L'idée est simple et l'objectif double. Via un tel centre commun où les vingt-sept Etats partageraient leurs données, la Commission européenne veut garantir à tous les citoyens « un accès immédiat, gratuit et facile sous forme électronique » à ses données de santé, pour faciliter leur partage avec des professionnels du secteur, dans leur Etat d'origine ou dans un autre si besoin. Mais surtout, elle ambitionne d'accélérer le progrès médical en donnant un accès encadré à ces données « aux chercheurs, aux innovateurs, aux institutions publiques et à l'industrie ».

Les Vingt-Sept disposent d'un « trésor » à exploiter

« Les données sont le pouvoir, le sang dans les veines de nos systèmes de santé. Plus on a de données, meilleurs seront les diagnostics et la lutte contre des maladies comme le cancer ou Alzheimer. Nous disposons à vingt-sept d'un trésor mais nous en faisons aujourd'hui un très pauvre usage commun. C'est le moment de se lancer, les logiques économiques et sanitaires convergent », insiste Margarítis Schinás, vice-président de la Commission européenne.

La commissaire à la Santé, Stella Kyriakides, ambitionne que cet « espace connectant tous les Etats, pour le bénéfice de tous les citoyens » voit le jour en 2025. Sa proposition de règlement doit à présent être examinée par le Conseil et le Parlement européen.

Consciente du caractère très sensible du sujet auprès de l'opinion, elle promet « la plus forte protection possible de la vie privée et des données personnelles », un point sur lequel le Parlement européen se montrera très vigilant, y préviennent des élus, comme le socialiste allemand Tiemo Wölken. Le projet donne aux citoyens la possibilité de contrôler et modifier leurs données et d'en restreindre l'accès, assure la Commission, et « l'anonymat sera garanti pour toute utilisation secondaire des données », par des chercheurs par exemple. « Tout notre projet est bâti autour de la confiance et du respect », insiste Stella Kyriakides.

Un chantier colossal

Les Etats membres ont toujours été très réticents à un tel partage des données de santé mais « la pandémie nous a montré ce dont nous sommes capables quand nous travaillons ensemble ; il n'y a rien de plus fort pour le bien des patients européens », plaide la commissaire.

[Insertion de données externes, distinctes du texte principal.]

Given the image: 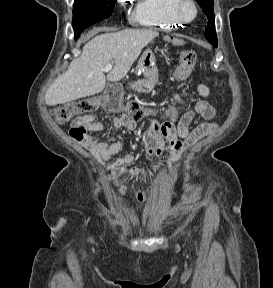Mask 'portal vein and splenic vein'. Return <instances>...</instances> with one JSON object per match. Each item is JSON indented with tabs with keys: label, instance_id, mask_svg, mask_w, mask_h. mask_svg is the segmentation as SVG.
<instances>
[{
	"label": "portal vein and splenic vein",
	"instance_id": "18ae733b",
	"mask_svg": "<svg viewBox=\"0 0 273 288\" xmlns=\"http://www.w3.org/2000/svg\"><path fill=\"white\" fill-rule=\"evenodd\" d=\"M113 68V63L107 64L104 68L103 71L108 72Z\"/></svg>",
	"mask_w": 273,
	"mask_h": 288
}]
</instances>
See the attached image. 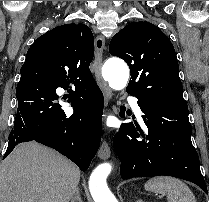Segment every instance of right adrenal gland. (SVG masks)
Masks as SVG:
<instances>
[{
    "label": "right adrenal gland",
    "mask_w": 209,
    "mask_h": 202,
    "mask_svg": "<svg viewBox=\"0 0 209 202\" xmlns=\"http://www.w3.org/2000/svg\"><path fill=\"white\" fill-rule=\"evenodd\" d=\"M77 201L78 202H82V199L80 197V188L79 187H77L76 192H75V195L71 199V202H77Z\"/></svg>",
    "instance_id": "1"
}]
</instances>
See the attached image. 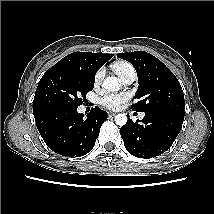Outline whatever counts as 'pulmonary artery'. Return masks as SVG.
<instances>
[{
  "label": "pulmonary artery",
  "mask_w": 214,
  "mask_h": 214,
  "mask_svg": "<svg viewBox=\"0 0 214 214\" xmlns=\"http://www.w3.org/2000/svg\"><path fill=\"white\" fill-rule=\"evenodd\" d=\"M119 77L123 84H131L136 79V71L133 67H129L124 69ZM140 117L143 118L144 114L142 113Z\"/></svg>",
  "instance_id": "obj_1"
}]
</instances>
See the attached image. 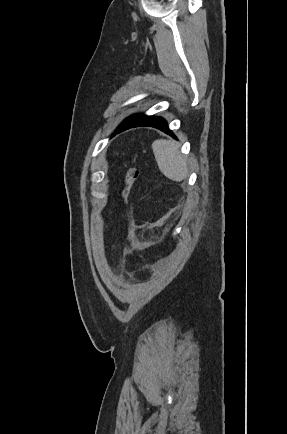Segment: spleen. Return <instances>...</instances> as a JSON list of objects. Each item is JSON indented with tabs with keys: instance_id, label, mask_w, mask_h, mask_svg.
Returning <instances> with one entry per match:
<instances>
[{
	"instance_id": "1",
	"label": "spleen",
	"mask_w": 287,
	"mask_h": 434,
	"mask_svg": "<svg viewBox=\"0 0 287 434\" xmlns=\"http://www.w3.org/2000/svg\"><path fill=\"white\" fill-rule=\"evenodd\" d=\"M153 153L163 175L173 181H183L188 174L186 159L173 140L158 139L152 143Z\"/></svg>"
}]
</instances>
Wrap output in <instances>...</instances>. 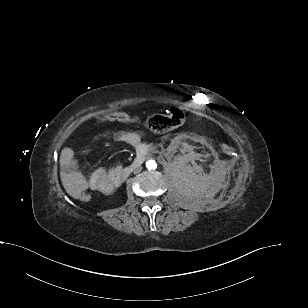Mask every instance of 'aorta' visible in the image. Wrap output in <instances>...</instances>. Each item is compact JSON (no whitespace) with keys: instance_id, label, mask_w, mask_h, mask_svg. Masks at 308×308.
<instances>
[{"instance_id":"obj_1","label":"aorta","mask_w":308,"mask_h":308,"mask_svg":"<svg viewBox=\"0 0 308 308\" xmlns=\"http://www.w3.org/2000/svg\"><path fill=\"white\" fill-rule=\"evenodd\" d=\"M146 167H147V169H149V170H154V169H156L157 164H156V162H155L154 160H148V161L146 162Z\"/></svg>"}]
</instances>
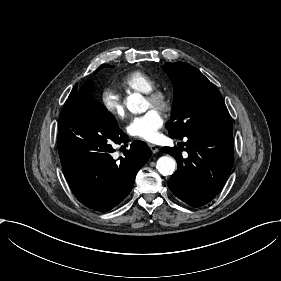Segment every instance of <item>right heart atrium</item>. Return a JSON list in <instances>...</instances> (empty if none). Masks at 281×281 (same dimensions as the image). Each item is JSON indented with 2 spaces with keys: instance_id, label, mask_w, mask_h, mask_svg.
<instances>
[{
  "instance_id": "obj_1",
  "label": "right heart atrium",
  "mask_w": 281,
  "mask_h": 281,
  "mask_svg": "<svg viewBox=\"0 0 281 281\" xmlns=\"http://www.w3.org/2000/svg\"><path fill=\"white\" fill-rule=\"evenodd\" d=\"M101 104L104 110L111 114L122 117L124 115V104L119 93L112 87H105L100 94Z\"/></svg>"
}]
</instances>
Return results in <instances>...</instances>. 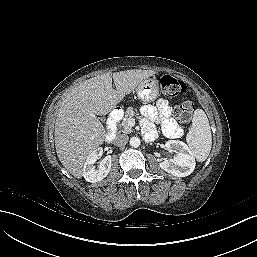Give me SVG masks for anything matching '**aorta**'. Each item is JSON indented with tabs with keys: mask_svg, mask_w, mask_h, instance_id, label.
Returning a JSON list of instances; mask_svg holds the SVG:
<instances>
[{
	"mask_svg": "<svg viewBox=\"0 0 257 257\" xmlns=\"http://www.w3.org/2000/svg\"><path fill=\"white\" fill-rule=\"evenodd\" d=\"M129 143H130V146L137 148L140 146L141 141H140V138L134 136L130 138Z\"/></svg>",
	"mask_w": 257,
	"mask_h": 257,
	"instance_id": "aorta-1",
	"label": "aorta"
}]
</instances>
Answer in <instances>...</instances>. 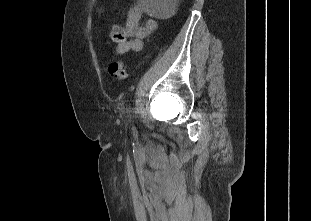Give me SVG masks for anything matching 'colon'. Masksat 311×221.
Returning <instances> with one entry per match:
<instances>
[{
    "instance_id": "1",
    "label": "colon",
    "mask_w": 311,
    "mask_h": 221,
    "mask_svg": "<svg viewBox=\"0 0 311 221\" xmlns=\"http://www.w3.org/2000/svg\"><path fill=\"white\" fill-rule=\"evenodd\" d=\"M109 36L115 42L125 41V36L122 32L117 30L116 25L111 26L109 29ZM108 72L116 81H124L128 77V71L123 62L117 60L112 61L108 66Z\"/></svg>"
}]
</instances>
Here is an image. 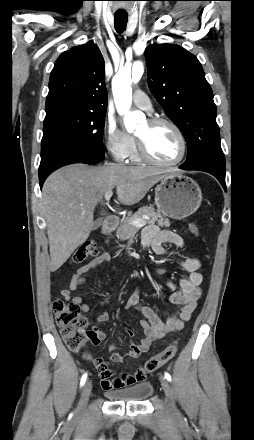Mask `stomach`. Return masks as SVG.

Le projet nécessiterait que chaque Etat lance ou finalise une digitalisation complète de son système de santé (prescriptions, imageries, résultats de laboratoires, etc.), un chantier qui sera, pour les moins avancés, colossal et coûteux - on évoque à Bruxelles une facture d'au moins douze milliards d'euros pour les Vingt-Sept. « L'interopérabilité et la sécurité deviendront obligatoires. Les fabricants de systèmes de dossiers médicaux électroniques devront certifier le respect de ces normes », insiste la Commission, qui appelle les Etats à ne pas y voir un coût mais un investissement dontle progrès médical constituera les dividendes.